Father Xavier also stood looking at it. While he finished his half of the orange he unconsciously permitted himself a few moments of purely sensuous enjoyment by beholding the view as if through the boy's eyes. The spell was broken as a ship's bell suddenly clanged out. The strokes were instantly taken up and swept the harbour front in a gust of molten sound. The priest threw his orange away, picked up the bag, and grasping Anthony by the hand continued along the narrow sidewalk.

It was somewhat difficult now to make way there. The sound of the ship's bells had been the signal releasing a throng of clerks and apprentices. They poured out of a hundred doors and gates laughing, bawling out, and chaffing one another. Besides that, certain Italian urchins of the crowd began to attach themselves to Father Xavier and his charge. In the tall, thin-waisted priest with the huge hat who carried a peculiar black bag, in the tow-headed acolyte whose ragged cassock flapped about his bare calves there was something rare and too earnest, an air of visitors from another world bound upon some destiny that smacked of strangeness and drama. Despite all they could do to hurry on, a small procession began to form behind the backs of Father Xavier and Anthony. It grew like a snowball, but moved like a queue to the accompaniment of whistles and catcalls. At last they began to pass under the cool arcade of a long, low building whose arches looped for some distance along the water front.

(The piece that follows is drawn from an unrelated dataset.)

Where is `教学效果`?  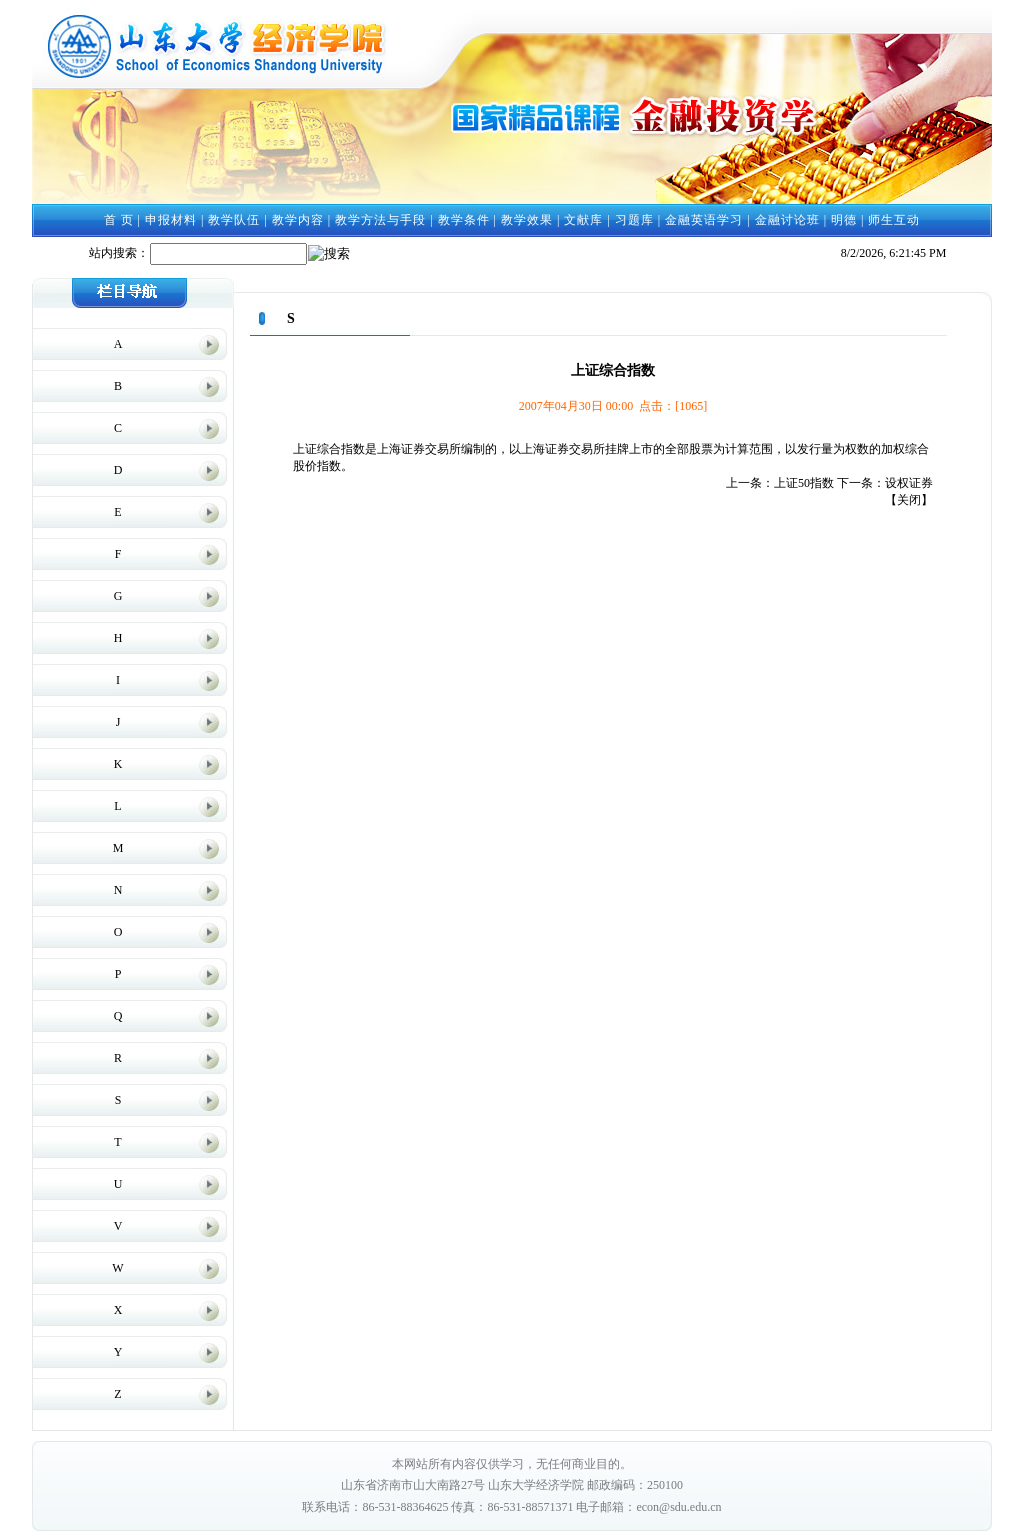 教学效果 is located at coordinates (527, 220).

Just above the head of Anthony large, oval windows heavily barred peered out from under a heavy parapet like a row of eyes under the shaded brim of a monstrous hat. Under the arches these eyes seemed to be staring through gigantic spectacles. The total expression of the house was one of annoyed surprise. Since it had commenced life as a nobleman's palace and ended as a warehouse, there was some reason for that. Indeed, what had once been known as the Palacio Gobo now bore shamefacedly along its entire forehead, as if it had been caught in the act and branded, a scarlet legend that could be read afar from the decks of ships, CASA DA BONNYFEATHER. Yet an air of ill-used magnificence still continued to haunt it doubtfully as if loath to depart. It succeeded in concealing itself somehow and eluded the passers-by in the deep grooves and convolutions of the rusticated marble front.

Before the central bronze gates of this peculiar edifice, upon which some vestiges of gilding could still be traced, Father Xavier and his charge came to a sudden halt. The crowd of youngsters following became expectantly silent but finally hooted when after some time no one came. In the meanwhile Anthony peered through the grille.

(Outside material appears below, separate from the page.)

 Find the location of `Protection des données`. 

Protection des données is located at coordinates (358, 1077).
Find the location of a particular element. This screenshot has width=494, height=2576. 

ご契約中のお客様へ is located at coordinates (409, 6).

Beyond the dark, tunnelled archway of the entrance, he could see a sun-flooded courtyard. There was a dilapidated fountain in pie-crust style, and behind that a broad flight of steps led up rather too grandly to a great double door only one leaf of which was open. As he leaned forward to peer in, someone from behind tweaked his cassock violently. It ripped up the back exuberantly. There was a shout of delight. Another urchin laid hold of him.

"Cosa volete, birbante?" yelled Father Xavier shaking the culprit.

Matters were obviously approaching a crisis when one of the crowd shouted that the facchino was coming, and a Swiss porter opened the gate. Holding his torn skirt about him, Anthony stepped through after Father Xavier.

He was not quite quick enough, however. There was a sudden rush behind him and his cassock was this time ripped clear off his back and whisked away. A shower of rubbish followed him as the gate clanged. He ran a little distance down the archway and stood shivering. Father Xavier's face was still red, but both he and the porter now started to laugh heartily.

It was thus, naked as when he was born, that Anthony first found shelter in the Casa da Bonnyfeather.